Using examples from English common law, Coase methodically demonstrates that regulatory interventions can, under certain conditions, lead to less economically efficient outcomes than markets alone would create. This contrasts with the contention A. C. Pigou first put forth in The Economics of Welfare (1920)—that government regulation enhances efficiency by correcting for claimed imperfections, which Pigou called market failures.

Coase gets his results with an assumption of zero transaction costs, but his analysis rests also on a particular view of torts quite different from Pigou’s. In the Pigouvian case, party A harms party B by engaging in trades with party C (and/or D ...n). It is a clear case of black and white hats, for party B is seen as an innocent bystander who is suffering a negative externality (cost) from party A’s action(s). For Coase, a tort occurs only because there are conflicts over resource use and all parties can harm each other. Thus, to stop party A from harming party B is akin to harming party A. In this Coasian world, the assignment of property rights does not matter in terms of the efficient economic outcome because the parties will bargain their way to the same outcome regardless of how property rights are assigned, that is, regardless of who gets to sue whom. (See the box titled “A New Approach to Understanding Social Cost.”)

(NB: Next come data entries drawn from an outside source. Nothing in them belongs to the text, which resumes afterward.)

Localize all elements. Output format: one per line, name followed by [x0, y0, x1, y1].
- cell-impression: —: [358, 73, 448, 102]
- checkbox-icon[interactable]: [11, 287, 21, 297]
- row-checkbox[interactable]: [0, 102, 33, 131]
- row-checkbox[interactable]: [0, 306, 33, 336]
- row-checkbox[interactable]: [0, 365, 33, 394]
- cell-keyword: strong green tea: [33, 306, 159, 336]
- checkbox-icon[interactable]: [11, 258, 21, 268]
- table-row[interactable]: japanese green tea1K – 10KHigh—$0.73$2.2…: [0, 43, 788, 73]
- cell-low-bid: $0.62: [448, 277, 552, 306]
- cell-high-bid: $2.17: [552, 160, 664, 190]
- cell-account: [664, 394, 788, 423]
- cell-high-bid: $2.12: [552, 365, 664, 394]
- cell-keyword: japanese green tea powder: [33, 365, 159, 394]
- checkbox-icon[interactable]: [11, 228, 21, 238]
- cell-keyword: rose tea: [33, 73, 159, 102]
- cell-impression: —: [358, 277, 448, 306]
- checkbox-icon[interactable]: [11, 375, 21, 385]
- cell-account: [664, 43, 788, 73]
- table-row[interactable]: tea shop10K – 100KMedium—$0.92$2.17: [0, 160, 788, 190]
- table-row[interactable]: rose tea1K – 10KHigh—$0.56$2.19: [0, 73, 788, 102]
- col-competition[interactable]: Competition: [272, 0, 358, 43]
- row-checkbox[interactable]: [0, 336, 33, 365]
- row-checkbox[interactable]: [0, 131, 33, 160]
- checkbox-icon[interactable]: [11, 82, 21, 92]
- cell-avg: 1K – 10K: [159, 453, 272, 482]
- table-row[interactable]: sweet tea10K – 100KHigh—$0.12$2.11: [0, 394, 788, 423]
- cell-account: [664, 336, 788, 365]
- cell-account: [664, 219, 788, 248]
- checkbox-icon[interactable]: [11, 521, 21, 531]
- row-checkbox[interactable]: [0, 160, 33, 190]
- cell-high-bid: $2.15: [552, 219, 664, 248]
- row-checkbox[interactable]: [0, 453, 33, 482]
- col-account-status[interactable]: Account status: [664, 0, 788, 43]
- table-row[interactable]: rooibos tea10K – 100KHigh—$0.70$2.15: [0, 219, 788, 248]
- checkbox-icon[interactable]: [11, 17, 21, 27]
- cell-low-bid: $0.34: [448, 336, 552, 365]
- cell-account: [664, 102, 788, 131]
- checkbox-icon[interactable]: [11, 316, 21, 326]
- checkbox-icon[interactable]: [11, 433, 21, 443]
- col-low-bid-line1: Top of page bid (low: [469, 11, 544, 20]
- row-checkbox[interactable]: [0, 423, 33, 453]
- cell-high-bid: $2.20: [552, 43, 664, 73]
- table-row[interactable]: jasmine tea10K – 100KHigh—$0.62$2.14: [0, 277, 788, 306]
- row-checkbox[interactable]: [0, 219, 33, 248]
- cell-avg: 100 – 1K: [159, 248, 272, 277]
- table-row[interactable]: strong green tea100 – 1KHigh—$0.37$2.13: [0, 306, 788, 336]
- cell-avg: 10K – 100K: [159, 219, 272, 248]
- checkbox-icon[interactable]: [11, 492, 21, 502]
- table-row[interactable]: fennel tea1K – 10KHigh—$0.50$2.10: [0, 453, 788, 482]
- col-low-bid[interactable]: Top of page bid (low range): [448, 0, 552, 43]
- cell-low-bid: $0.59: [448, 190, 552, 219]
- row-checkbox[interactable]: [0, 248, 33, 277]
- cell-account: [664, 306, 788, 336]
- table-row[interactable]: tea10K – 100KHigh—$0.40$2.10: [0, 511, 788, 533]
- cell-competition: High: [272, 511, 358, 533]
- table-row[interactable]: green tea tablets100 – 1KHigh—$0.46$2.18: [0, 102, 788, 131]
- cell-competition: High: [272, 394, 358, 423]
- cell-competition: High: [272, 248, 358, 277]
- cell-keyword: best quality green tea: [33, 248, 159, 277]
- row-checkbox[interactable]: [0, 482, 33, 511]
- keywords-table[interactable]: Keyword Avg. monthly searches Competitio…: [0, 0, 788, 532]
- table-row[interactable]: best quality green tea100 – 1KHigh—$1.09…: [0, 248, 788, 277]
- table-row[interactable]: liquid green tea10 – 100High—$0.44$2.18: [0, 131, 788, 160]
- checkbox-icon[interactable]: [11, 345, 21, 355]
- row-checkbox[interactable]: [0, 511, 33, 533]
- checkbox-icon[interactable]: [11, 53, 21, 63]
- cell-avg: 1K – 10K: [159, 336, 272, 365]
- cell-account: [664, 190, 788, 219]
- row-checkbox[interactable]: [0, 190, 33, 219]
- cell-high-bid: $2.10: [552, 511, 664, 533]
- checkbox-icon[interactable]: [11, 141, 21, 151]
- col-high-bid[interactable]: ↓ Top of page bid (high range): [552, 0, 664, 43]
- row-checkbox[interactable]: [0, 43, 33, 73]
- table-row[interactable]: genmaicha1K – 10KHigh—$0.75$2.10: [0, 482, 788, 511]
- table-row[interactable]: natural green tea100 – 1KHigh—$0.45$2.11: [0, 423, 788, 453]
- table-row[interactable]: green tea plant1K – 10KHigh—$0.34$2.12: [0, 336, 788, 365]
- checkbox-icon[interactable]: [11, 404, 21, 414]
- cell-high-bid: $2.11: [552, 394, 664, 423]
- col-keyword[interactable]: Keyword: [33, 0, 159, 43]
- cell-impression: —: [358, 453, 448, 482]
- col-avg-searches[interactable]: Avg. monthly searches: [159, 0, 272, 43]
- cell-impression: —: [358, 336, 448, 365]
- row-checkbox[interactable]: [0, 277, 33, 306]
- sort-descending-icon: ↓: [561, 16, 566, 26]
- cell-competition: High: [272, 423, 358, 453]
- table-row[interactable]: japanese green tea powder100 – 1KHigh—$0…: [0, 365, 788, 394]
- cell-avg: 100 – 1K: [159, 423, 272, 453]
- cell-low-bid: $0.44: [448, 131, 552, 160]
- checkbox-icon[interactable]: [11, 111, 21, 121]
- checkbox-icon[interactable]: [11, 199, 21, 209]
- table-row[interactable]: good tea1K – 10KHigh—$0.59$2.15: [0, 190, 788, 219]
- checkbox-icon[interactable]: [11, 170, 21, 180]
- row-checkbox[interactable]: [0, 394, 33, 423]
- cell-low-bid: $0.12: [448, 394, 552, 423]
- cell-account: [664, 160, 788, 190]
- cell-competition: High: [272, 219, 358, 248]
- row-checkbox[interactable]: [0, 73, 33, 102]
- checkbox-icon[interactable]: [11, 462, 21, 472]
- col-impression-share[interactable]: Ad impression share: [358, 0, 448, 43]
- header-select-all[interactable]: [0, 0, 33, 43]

Coase’s analysis of the theory and history of torts, combined with his assumptions about what the legal system ought to do in cases of conflict over resource use—maximize economic efficiency and thus societal wealth rather than punish specific conduct—created a huge boost for the then-young field we now call law and economics. It also created a strong pro-market bias in cases where prior theorists—most notably Pigou—had crafted regulatory responses to perceived examples of market failure.

After his successful presentation to Chicago’s top social theorists, Coase was offered a position at the University of Chicago, where he edited the Journal of Law and Economics from 1964 to 1982. Under his editorship, the journal became one of the economics profession’s most influential forums. He was the first president of the International Society for New Institutional Economics, which was founded in 1996, and he remains Clifton R. Musser Professor Emeritus at Chicago’s law school.

Coase’s study of positive transaction costs in economic exchange led him, and by extension the entire economics field, to a remarkable conclusion:

I explained in “The Problem of Social Cost” that what are traded on the market are not, as is often supposed by economists, physical entities but the rights to perform certain actions, and the rights which individuals possess are established by the legal system.[2]

For our understanding of why firms exist, why institutions have evolved as they have and how this shapes public policy, we owe a large debt to Ronald Coase.



[1]Cheung, Steven N. S. (1987), “Ronald Harry Coase,” in The New Palgrave: A Dictionary of Economics, vol. 1, ed. John Eatwell, Murray Milgate and Peter Newman (New York: Stockton Press), 455–57.

[2]Coase, Ronald H. (1937), “The Nature of the Firm,” Economica 4 (November): 386–405.